From the line containing "Pagina 10 din 34" to the last line of the records below, retype every line exactly and output nothing else.

Data entries:
>>
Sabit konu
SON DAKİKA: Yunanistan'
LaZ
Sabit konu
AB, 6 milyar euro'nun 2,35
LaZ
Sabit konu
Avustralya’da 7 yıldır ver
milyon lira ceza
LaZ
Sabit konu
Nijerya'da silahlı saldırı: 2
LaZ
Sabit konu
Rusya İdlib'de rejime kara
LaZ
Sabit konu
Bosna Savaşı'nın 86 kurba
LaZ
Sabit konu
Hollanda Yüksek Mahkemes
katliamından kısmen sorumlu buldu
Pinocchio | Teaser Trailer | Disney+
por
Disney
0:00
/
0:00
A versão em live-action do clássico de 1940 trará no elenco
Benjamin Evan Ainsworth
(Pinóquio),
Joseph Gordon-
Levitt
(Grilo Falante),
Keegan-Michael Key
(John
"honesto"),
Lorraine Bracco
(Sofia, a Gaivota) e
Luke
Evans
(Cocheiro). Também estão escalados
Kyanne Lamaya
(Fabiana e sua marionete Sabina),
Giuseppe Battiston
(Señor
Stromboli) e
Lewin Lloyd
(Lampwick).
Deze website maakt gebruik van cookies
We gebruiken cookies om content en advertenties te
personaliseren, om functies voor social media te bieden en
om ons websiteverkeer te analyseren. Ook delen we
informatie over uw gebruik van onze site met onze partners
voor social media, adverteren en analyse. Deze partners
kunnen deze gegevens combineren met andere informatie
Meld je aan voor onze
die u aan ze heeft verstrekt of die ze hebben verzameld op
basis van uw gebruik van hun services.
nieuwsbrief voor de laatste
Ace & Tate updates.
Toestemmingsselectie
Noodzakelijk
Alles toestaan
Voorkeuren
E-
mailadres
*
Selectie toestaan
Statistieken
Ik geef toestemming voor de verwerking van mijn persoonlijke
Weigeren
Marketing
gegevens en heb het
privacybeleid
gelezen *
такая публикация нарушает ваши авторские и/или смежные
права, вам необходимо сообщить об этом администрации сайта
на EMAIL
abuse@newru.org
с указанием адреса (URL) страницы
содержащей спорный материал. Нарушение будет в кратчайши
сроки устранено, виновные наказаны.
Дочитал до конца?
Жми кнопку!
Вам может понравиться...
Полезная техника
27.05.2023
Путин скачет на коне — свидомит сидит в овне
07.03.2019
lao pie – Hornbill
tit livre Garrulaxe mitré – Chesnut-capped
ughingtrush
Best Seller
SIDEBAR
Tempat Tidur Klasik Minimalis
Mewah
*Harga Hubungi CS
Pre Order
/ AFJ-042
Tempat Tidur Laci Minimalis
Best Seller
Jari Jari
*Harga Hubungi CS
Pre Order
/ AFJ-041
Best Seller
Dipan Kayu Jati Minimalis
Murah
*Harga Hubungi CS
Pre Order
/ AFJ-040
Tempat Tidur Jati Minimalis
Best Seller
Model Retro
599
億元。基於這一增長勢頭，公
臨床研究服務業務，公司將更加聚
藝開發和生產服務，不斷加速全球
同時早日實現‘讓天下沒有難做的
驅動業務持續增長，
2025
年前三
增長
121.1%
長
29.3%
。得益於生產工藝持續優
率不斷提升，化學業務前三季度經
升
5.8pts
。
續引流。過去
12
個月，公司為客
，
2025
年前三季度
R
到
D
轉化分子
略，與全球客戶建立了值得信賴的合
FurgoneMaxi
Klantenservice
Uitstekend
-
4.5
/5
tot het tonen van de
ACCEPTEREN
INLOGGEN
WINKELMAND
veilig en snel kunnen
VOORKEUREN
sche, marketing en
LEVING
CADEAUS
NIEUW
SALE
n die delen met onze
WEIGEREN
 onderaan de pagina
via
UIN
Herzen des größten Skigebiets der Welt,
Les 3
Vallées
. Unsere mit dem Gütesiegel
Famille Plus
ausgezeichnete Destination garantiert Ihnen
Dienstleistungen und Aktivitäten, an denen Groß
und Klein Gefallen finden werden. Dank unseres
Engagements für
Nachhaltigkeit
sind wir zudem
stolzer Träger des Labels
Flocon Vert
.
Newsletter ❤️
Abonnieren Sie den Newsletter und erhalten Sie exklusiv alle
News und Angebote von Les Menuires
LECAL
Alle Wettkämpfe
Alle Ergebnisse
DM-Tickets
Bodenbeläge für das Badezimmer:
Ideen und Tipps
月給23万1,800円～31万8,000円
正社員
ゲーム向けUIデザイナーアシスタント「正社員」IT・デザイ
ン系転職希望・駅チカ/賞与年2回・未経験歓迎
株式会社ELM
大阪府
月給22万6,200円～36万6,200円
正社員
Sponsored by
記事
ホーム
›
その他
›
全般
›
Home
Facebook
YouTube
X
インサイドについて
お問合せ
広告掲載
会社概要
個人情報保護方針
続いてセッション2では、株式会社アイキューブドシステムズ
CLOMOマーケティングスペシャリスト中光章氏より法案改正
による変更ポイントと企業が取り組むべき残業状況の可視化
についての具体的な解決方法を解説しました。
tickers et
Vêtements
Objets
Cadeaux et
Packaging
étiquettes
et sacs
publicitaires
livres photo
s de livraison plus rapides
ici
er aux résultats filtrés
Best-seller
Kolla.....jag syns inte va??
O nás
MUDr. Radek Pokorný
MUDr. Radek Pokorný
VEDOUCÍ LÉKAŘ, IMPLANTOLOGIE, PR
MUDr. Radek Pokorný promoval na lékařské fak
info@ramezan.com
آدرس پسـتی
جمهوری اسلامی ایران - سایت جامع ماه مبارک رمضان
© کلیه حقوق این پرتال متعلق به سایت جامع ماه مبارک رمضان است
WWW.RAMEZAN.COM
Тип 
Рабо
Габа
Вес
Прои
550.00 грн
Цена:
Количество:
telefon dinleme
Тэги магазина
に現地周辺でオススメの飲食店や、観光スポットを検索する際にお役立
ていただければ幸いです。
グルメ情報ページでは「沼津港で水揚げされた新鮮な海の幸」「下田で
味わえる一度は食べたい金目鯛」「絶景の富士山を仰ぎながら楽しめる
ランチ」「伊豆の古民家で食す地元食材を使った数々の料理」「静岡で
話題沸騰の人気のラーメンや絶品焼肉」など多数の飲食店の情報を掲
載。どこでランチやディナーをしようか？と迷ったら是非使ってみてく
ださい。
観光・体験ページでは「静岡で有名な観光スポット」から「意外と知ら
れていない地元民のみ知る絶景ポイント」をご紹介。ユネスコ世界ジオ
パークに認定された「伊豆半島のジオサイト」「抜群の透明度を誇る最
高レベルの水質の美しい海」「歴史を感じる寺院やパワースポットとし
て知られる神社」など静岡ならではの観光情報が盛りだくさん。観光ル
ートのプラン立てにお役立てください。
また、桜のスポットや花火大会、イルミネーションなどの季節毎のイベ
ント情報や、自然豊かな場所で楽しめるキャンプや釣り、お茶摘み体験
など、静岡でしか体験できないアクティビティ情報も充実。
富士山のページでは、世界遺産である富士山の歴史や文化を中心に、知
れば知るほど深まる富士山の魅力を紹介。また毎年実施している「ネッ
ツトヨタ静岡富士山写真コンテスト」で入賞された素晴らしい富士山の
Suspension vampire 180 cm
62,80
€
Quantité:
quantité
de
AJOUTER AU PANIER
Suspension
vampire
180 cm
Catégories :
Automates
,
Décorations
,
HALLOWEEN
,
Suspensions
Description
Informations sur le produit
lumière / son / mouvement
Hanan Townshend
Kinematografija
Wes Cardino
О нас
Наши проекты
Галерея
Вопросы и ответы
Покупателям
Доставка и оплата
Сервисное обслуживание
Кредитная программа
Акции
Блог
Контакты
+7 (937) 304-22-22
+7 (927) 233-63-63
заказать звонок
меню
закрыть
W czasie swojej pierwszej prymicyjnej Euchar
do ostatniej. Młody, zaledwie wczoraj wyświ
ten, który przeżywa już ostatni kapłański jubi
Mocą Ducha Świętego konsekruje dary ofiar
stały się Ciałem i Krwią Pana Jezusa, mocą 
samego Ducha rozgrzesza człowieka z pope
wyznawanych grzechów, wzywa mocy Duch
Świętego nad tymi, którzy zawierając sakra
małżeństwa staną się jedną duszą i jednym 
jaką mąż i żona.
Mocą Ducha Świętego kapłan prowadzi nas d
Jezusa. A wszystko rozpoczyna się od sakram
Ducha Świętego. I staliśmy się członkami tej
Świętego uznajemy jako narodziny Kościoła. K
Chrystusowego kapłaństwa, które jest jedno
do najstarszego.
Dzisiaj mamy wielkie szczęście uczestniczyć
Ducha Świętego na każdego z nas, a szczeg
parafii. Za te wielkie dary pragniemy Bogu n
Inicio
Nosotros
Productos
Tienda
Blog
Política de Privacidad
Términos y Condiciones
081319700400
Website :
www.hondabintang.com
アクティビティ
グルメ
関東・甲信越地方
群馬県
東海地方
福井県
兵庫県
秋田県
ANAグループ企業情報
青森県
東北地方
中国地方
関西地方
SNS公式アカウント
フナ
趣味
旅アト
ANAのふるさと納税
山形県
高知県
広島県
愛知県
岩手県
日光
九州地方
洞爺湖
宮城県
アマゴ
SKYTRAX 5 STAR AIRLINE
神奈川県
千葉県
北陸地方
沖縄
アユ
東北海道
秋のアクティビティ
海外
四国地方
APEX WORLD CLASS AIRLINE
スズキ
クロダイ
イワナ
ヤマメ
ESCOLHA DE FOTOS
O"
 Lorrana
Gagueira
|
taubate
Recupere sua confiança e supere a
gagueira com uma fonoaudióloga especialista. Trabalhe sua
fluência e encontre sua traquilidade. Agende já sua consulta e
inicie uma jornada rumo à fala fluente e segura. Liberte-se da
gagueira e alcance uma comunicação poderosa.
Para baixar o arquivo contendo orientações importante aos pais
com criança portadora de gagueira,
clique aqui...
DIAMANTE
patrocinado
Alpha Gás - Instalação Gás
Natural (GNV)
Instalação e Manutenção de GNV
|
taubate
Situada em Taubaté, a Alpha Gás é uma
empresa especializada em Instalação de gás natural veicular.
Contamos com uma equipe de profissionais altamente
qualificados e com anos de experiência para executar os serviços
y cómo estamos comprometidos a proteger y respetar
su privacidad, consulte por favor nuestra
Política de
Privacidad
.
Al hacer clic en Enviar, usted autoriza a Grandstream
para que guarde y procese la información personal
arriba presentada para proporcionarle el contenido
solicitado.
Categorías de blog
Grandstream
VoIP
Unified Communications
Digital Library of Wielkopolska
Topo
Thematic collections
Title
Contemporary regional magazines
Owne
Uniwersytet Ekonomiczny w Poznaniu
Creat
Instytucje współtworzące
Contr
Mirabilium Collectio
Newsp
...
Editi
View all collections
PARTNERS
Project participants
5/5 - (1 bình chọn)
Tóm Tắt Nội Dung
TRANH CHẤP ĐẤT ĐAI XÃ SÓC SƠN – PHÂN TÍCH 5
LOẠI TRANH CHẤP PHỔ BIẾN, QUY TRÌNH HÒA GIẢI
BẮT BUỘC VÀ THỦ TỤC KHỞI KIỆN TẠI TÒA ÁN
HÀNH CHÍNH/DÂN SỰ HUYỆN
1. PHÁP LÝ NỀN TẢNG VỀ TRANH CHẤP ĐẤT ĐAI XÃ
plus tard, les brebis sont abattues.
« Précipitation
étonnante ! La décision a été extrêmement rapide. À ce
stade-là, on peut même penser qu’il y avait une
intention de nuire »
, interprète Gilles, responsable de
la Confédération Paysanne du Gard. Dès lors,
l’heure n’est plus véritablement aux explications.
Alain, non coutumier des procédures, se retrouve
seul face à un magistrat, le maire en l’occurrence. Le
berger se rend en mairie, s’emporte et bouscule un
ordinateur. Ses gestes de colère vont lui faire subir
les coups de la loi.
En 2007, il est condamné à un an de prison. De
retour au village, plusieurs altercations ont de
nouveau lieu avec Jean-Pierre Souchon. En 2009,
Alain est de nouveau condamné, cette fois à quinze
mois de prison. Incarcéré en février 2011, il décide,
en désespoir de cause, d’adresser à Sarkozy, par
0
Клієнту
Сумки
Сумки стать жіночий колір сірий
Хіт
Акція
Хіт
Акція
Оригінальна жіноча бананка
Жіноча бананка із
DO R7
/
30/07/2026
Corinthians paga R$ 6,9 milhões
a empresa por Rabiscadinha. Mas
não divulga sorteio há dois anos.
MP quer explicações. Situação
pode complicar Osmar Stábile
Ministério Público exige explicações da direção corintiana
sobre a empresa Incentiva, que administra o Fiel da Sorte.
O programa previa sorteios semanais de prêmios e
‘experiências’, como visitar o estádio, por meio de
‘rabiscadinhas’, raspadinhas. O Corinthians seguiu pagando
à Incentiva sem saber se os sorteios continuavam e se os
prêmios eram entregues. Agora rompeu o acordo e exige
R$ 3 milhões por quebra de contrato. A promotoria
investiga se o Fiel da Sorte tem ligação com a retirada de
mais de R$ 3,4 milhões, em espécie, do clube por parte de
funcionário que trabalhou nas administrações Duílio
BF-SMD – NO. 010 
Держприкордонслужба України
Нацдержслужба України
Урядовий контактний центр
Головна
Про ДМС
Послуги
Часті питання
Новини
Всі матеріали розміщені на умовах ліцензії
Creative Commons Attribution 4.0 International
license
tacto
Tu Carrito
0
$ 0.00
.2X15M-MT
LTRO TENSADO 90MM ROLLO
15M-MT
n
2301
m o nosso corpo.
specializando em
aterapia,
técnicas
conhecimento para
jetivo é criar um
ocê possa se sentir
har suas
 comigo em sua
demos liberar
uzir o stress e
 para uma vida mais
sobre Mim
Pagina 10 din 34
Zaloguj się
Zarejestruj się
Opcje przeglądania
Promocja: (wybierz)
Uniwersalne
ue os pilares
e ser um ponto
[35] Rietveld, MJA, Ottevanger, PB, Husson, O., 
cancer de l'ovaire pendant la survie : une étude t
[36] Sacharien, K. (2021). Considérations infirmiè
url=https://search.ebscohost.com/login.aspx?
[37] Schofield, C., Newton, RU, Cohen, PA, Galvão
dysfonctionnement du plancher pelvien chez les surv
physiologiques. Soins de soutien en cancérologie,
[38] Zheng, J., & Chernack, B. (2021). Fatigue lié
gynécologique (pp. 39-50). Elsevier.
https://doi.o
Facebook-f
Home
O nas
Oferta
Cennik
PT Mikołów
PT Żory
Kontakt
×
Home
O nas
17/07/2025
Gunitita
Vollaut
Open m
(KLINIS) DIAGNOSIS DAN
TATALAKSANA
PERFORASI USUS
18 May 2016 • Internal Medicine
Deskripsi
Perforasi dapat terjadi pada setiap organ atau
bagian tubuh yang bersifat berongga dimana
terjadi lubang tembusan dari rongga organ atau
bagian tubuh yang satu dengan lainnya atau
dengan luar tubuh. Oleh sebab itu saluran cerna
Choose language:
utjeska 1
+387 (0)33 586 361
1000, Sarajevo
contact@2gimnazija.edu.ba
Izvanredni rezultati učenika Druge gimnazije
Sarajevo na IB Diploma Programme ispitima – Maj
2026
<<
_EXPECTED ANSWER:_
Pagina 10 din 34
Zaloguj się
Zarejestruj się
Opcje przeglądania
Promocja: (wybierz)
Uniwersalne
ue os pilares
e ser um ponto
[35] Rietveld, MJA, Ottevanger, PB, Husson, O., 
cancer de l'ovaire pendant la survie : une étude t
[36] Sacharien, K. (2021). Considérations infirmiè
url=https://search.ebscohost.com/login.aspx?
[37] Schofield, C., Newton, RU, Cohen, PA, Galvão
dysfonctionnement du plancher pelvien chez les surv
physiologiques. Soins de soutien en cancérologie,
[38] Zheng, J., & Chernack, B. (2021). Fatigue lié
gynécologique (pp. 39-50). Elsevier.
https://doi.o
Facebook-f
Home
O nas
Oferta
Cennik
PT Mikołów
PT Żory
Kontakt
×
Home
O nas
17/07/2025
Gunitita
Vollaut
Open m
(KLINIS) DIAGNOSIS DAN
TATALAKSANA
PERFORASI USUS
18 May 2016 • Internal Medicine
Deskripsi
Perforasi dapat terjadi pada setiap organ atau
bagian tubuh yang bersifat berongga dimana
terjadi lubang tembusan dari rongga organ atau
bagian tubuh yang satu dengan lainnya atau
dengan luar tubuh. Oleh sebab itu saluran cerna
Choose language:
utjeska 1
+387 (0)33 586 361
1000, Sarajevo
contact@2gimnazija.edu.ba
Izvanredni rezultati učenika Druge gimnazije
Sarajevo na IB Diploma Programme ispitima – Maj
2026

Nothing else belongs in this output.